The fundamental definition of the coefficient of determination $R^2$ is
$$R^2 = 1 - \frac {SS_{res}}{SS_{tot}}$$
where $SS_{res}$ is the sum of squared residuals from some estimation procedure, and $SS_{tot}$ is the sum of squared deviations of the dependent variable from its sample mean.
Combining, the $R^2$ will always be uniquely calculated, for a specific data sample, a specific formulation of the relation between the variables, and a specific estimation procedure, subject only to the condition that the estimation procedure is such that it provides point estimates of the unknown quantities involved (and hence point estimates of the dependent variable, and hence point estimates of the residuals). If any of these three aspects change, the arithmetic value of $R^2$ will in general change -but this holds for any type of data, not just time-series.

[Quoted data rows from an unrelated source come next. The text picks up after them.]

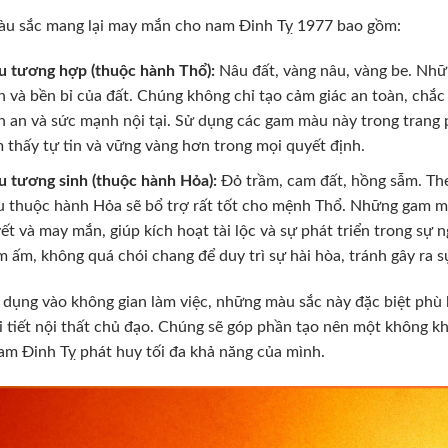
àu sắc mang lại may mắn cho nam Đinh Tỵ 1977 bao gồm:
 tương hợp (thuộc hành Thổ):
Nâu đất, vàng nâu, vàng be. Nhữ
h và bền bỉ của đất. Chúng không chỉ tạo cảm giác an toàn, chắ
h an và sức mạnh nội tại. Sử dụng các gam màu này trong trang 
 thấy tự tin và vững vàng hơn trong mọi quyết định.
 tương sinh (thuộc hành Hỏa):
Đỏ trầm, cam đất, hồng sẫm. The
 thuộc hành Hỏa sẽ bổ trợ rất tốt cho mệnh Thổ. Những gam mà
ết và may mắn, giúp kích hoạt tài lộc và sự phát triển trong sự n
m ấm, không quá chói chang để duy trì sự hài hòa, tránh gây ra 
 dụng vào không gian làm việc, những màu sắc này đặc biệt phù 
i tiết nội thất chủ đạo. Chúng sẽ góp phần tạo nên một không kh
am Đinh Tỵ phát huy tối đa khả năng của mình.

So the issue with $R^2$ and time-series, is not whether it is "unique" or not (since most estimation procedures for time-series data provide point estimates). The issue is whether the "usual" time series specification framework is technically friendly for the $R^2$, and whether $R^2$ provides some useful information.
The interpretation of $R^2$ as "proportion of dependent variable variance explained" depends critically on the residuals adding up to zero. In the context of linear regression (on whatever kind of data), and of Ordinary Least Squares estimation, this is guaranteed only if the specification includes a constant term in the regressor matrix (a "drift" in time-series terminology). In autoregressive time-series models, a drift is in many cases not included.

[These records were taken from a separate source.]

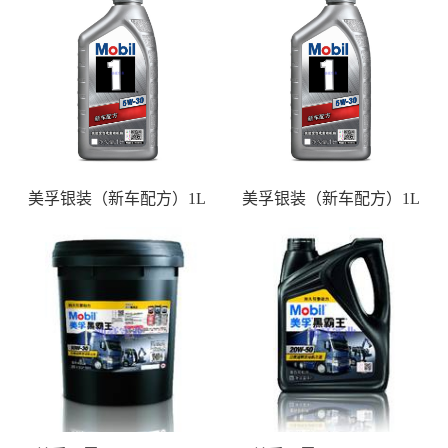
美孚银装（新车配方）1L
美孚银装（新车配方）1L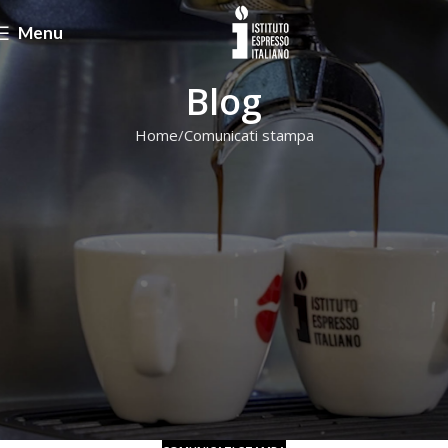
Menu
Blog
Home
Comunicati stampa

More generally, when we are faced with time-series data, "automatically" we start thinking about how the time-series will evolve into the future. So we tend to evaluate a time-series model based more on how well it predicts future values, than how well it fits past values. But the $R^2$ mainly reflects the latter, not the former. The well-known fact that $R^2$ is non-decreasing in the number of regressors means that we can obtain a perfect fit by keeping adding regressors (any regressors, i.e. any series' of numbers, perhaps totally unrelated conceptually to the dependent variable). Experience shows that a perfect fit obtained thus, will also give abysmal predictions outside the sample.
Intuitively, this perhaps counter-intuitive trade-off happens because by capturing the whole variability of the dependent variable into an estimated equation, we turn unsystematic variability into systematic one, as regards prediction (here, "unsystematic" should be understood relative to our knowledge -from a purely deterministic philosophical point of view, there is no such thing as "unsystematic variability". But to the degree that our limited knowledge forces us to treat some variability as "unsystematic", then the attempt to nevertheless turn it into a systematic component, brings prediction disaster).
In fact this is perhaps the most convincing way to show somebody why $R^2$ should not be the main diagnostic/evaluation tool when dealing with time series: increase the number of regressors up to a point where $R^2\approx 1$. Then take the estimated equation and try to predict the future values of the dependent variable.